Kali ini di luar hujan deras. Suara air mengenai atap, jendela dan bebatuan terdengar ramai. Setelah mandi, Alet bergegas membuka buku yang barusan ia beli. Satu pesan masuk ke ponselnya.

Langit
Let maafin gw dong kan ga lucu kalo lo diemin gw terus

Alet menyimpan ponselnya kembali. Namun ponselnya kembali berisik dengan spam chat. Dan ketika dilihat semua itu dikirim dari Langit. Memang tak ada pekerjaan.

Langit
Kalo lo ga bales sekarang gw ke rumah lo

Alet buru-buru membalas karena ia tak mungkin membiarkan Langit datang ke rumahnya. Apalagi sekarang ada ayahnya di rumah. Ayah Alet sangat keras kepada Alet. Ia melarang Alet untuk berpacaran. Berbanding terbalik dengan ibunya yang memang membebaskan Alet.

Langit

Mau apa sih lo

Mau elo

Pipi Alet mulai blushing.
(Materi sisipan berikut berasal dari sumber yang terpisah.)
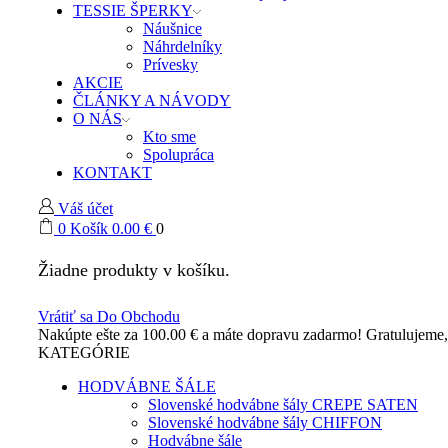
TESSIE ŠPERKY
na
Náušnice
Náhrdelníky
Prívesky
AKCIE
ČLÁNKY A NÁVODY
€.
O NÁS
Kto sme
Spolupráca
KONTAKT
Váš účet
0
Košík
0.00
€
0
Žiadne produkty v košíku.
Vrátiť sa Do Obchodu
Nakúpte ešte za
100.00
€
a máte dopravu zadarmo!
Gratulujeme
KATEGÓRIE
HODVÁBNE ŠÁLE
Slovenské hodvábne šály CREPE SATEN
Slovenské hodvábne šály CHIFFON
Hodvábne šále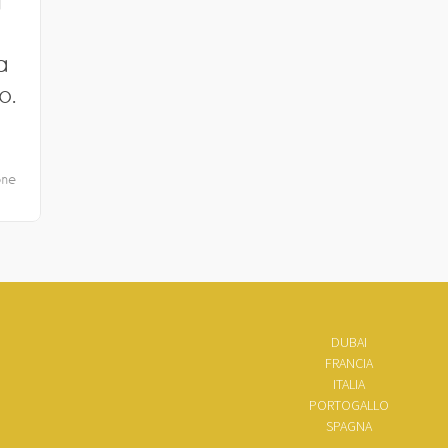
i
a
o.
one
DUBAI
FRANCIA
ITALIA
PORTOGALLO
SPAGNA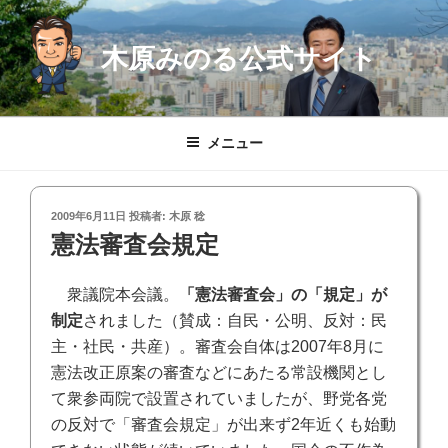
コ
ン
木原みのる公式サイト
テ
ン
ツ
へ
メニュー
ス
キ
ッ
投
2009年6月11日
投稿者:
木原 稔
プ
稿
憲法審査会規定
日:
衆議院本会議。
「憲法審査会」の「規定」が
制定
されました（賛成：自民・公明、反対：民
主・社民・共産）。審査会自体は2007年8月に
憲法改正原案の審査などにあたる常設機関とし
て衆参両院で設置されていましたが、野党各党
の反対で「審査会規定」が出来ず2年近くも始動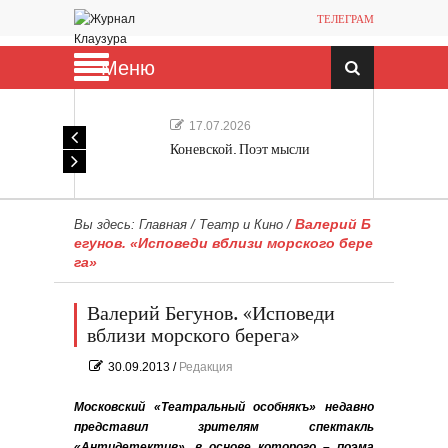
ТЕЛЕГРАМ
Меню
17.07.2026
Коневской. Поэт мысли
Валерий Б
Вы здесь:
Главная
/
Театр и Кино
/
егунов. «Исповеди вблизи морского бере
га»
Валерий Бегунов. «Исповеди
вблизи морского берега»
30.09.2013
/
Редакция
Московский «Театральный особнякъ» недавно
представил зрителям спектакль
«Антидетектив», в основе которого – поэма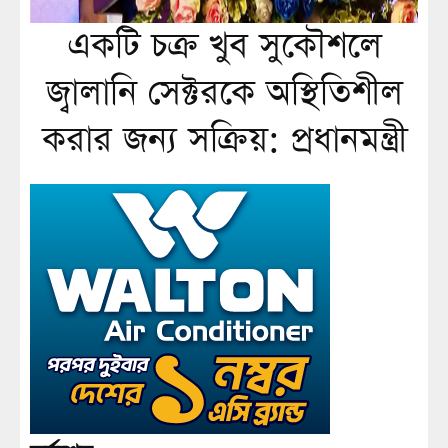
একটি চক্র খুব সুকৌশলে
জ্বালানি সেক্টরকে অস্থিতিশীল
করার জন্য সক্রিয়: প্রধানমন্ত্রী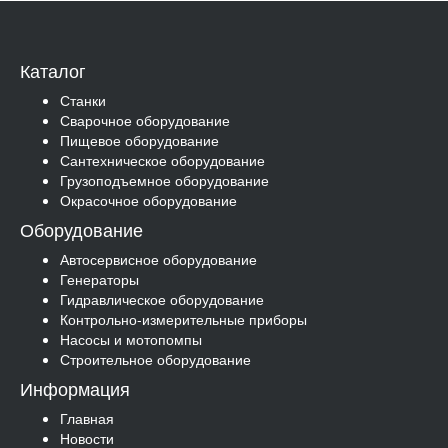
Каталог
Станки
Сварочное оборудование
Пищевое оборудование
Сантехническое оборудование
Грузоподъемное оборудование
Окрасочное оборудование
Оборудование
Автосервисное оборудование
Генераторы
Гидравлическое оборудование
Контрольно-измерительные приборы
Насосы и мотопомпы
Строительное оборудование
Информация
Главная
Новости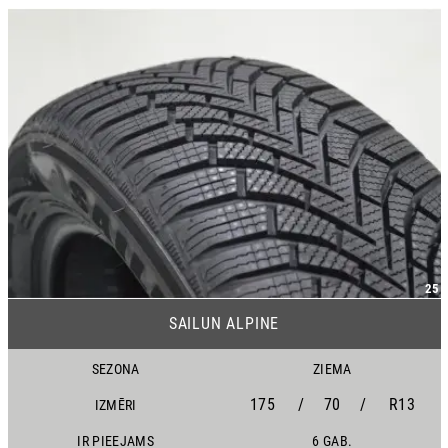
25
SAILUN ALPINE
SEZONA
ZIEMA
175
/
70
/
R13
IZMĒRI
IR PIEEJAMS
6 GAB.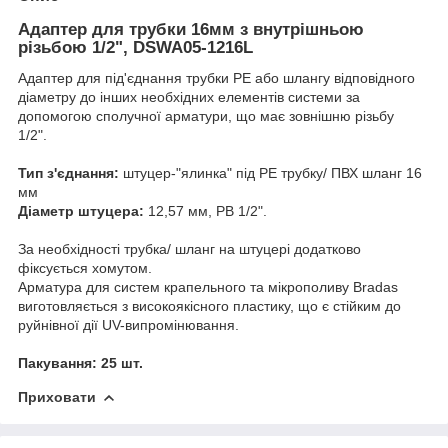
Адаптер для трубки 16мм з внутрішньою
різьбою 1/2", DSWA05-1216L
Адаптер для під'єднання трубки РЕ або шлангу відповідного
діаметру до інших необхідних елементів системи за
допомогою сполучної арматури, що має зовнішню різьбу
1/2".
Тип з'єднання:
штуцер-"ялинка" під РЕ трубку/ ПВХ шланг 16
мм
Діаметр штуцера:
12,57 мм, РВ 1/2".
За необхідності трубка/ шланг на штуцері додатково
фіксується хомутом.
Арматура для систем крапельного та мікрополиву Bradas
виготовляється з високоякісного пластику, що є стійким до
руйнівної дії UV-випромінювання.
Пакування: 25 шт.
Приховати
Ia tak lagi berniat membalas chat dari Langit. Alet mematikan ponselnya.

***

"Lo kok ngehindarin si Langit sih?"

"Gue gak ngehindarin dia," tegas Alet. "Gue tau kok lo pasti masih ngerasa bersalah kan sama Gavin? Makanya lo gak mau sia-siain orang yang sayang sama lo kan?" tanya Bila.

Alet memicingkan matanya. "Lo gak usah bawa-bawa Gavin."

"Tapi gue bener kan?" Bila masih saja bersikeras bertanya pada Alet. Syasya tidak masuk sekolah. Jadi Bila yang menggantikan posisi Syasya menjadi teman sebangku Alet.